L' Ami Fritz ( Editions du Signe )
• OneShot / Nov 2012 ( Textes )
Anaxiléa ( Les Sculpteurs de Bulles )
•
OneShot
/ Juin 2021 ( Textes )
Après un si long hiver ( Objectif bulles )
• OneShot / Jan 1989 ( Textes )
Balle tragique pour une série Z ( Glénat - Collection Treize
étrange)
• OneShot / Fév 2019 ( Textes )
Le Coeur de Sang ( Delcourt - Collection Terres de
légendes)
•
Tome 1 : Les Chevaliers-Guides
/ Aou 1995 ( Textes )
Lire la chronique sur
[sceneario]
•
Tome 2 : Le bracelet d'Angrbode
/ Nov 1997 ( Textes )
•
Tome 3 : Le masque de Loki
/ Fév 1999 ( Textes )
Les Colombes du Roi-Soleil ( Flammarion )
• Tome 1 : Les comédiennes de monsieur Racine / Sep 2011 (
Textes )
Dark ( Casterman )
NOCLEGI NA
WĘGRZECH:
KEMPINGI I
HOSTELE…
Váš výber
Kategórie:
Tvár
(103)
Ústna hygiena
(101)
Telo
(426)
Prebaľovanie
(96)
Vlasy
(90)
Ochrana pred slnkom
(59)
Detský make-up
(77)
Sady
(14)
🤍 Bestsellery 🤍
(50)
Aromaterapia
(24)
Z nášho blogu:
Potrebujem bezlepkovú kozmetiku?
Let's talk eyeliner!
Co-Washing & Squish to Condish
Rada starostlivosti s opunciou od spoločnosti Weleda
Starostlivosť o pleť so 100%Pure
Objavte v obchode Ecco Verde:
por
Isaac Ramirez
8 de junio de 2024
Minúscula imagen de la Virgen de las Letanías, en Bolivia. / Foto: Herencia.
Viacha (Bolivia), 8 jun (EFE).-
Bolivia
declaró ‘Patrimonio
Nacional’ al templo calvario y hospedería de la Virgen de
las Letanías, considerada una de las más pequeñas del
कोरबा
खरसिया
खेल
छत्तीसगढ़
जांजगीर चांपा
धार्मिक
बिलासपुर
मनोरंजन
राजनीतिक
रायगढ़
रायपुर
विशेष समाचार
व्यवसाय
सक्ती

++++++++

Task objective:
In your response, give all the records again with nothing altered.

Exercise output:
L' Ami Fritz ( Editions du Signe )
• OneShot / Nov 2012 ( Textes )
Anaxiléa ( Les Sculpteurs de Bulles )
•
OneShot
/ Juin 2021 ( Textes )
Après un si long hiver ( Objectif bulles )
• OneShot / Jan 1989 ( Textes )
Balle tragique pour une série Z ( Glénat - Collection Treize
étrange)
• OneShot / Fév 2019 ( Textes )
Le Coeur de Sang ( Delcourt - Collection Terres de
légendes)
•
Tome 1 : Les Chevaliers-Guides
/ Aou 1995 ( Textes )
Lire la chronique sur
[sceneario]
•
Tome 2 : Le bracelet d'Angrbode
/ Nov 1997 ( Textes )
•
Tome 3 : Le masque de Loki
/ Fév 1999 ( Textes )
Les Colombes du Roi-Soleil ( Flammarion )
• Tome 1 : Les comédiennes de monsieur Racine / Sep 2011 (
Textes )
Dark ( Casterman )
NOCLEGI NA
WĘGRZECH:
KEMPINGI I
HOSTELE…
Váš výber
Kategórie:
Tvár
(103)
Ústna hygiena
(101)
Telo
(426)
Prebaľovanie
(96)
Vlasy
(90)
Ochrana pred slnkom
(59)
Detský make-up
(77)
Sady
(14)
🤍 Bestsellery 🤍
(50)
Aromaterapia
(24)
Z nášho blogu:
Potrebujem bezlepkovú kozmetiku?
Let's talk eyeliner!
Co-Washing & Squish to Condish
Rada starostlivosti s opunciou od spoločnosti Weleda
Starostlivosť o pleť so 100%Pure
Objavte v obchode Ecco Verde:
por
Isaac Ramirez
8 de junio de 2024
Minúscula imagen de la Virgen de las Letanías, en Bolivia. / Foto: Herencia.
Viacha (Bolivia), 8 jun (EFE).-
Bolivia
declaró ‘Patrimonio
Nacional’ al templo calvario y hospedería de la Virgen de
las Letanías, considerada una de las más pequeñas del
कोरबा
खरसिया
खेल
छत्तीसगढ़
जांजगीर चांपा
धार्मिक
बिलासपुर
मनोरंजन
राजनीतिक
रायगढ़
रायपुर
विशेष समाचार
व्यवसाय
सक्ती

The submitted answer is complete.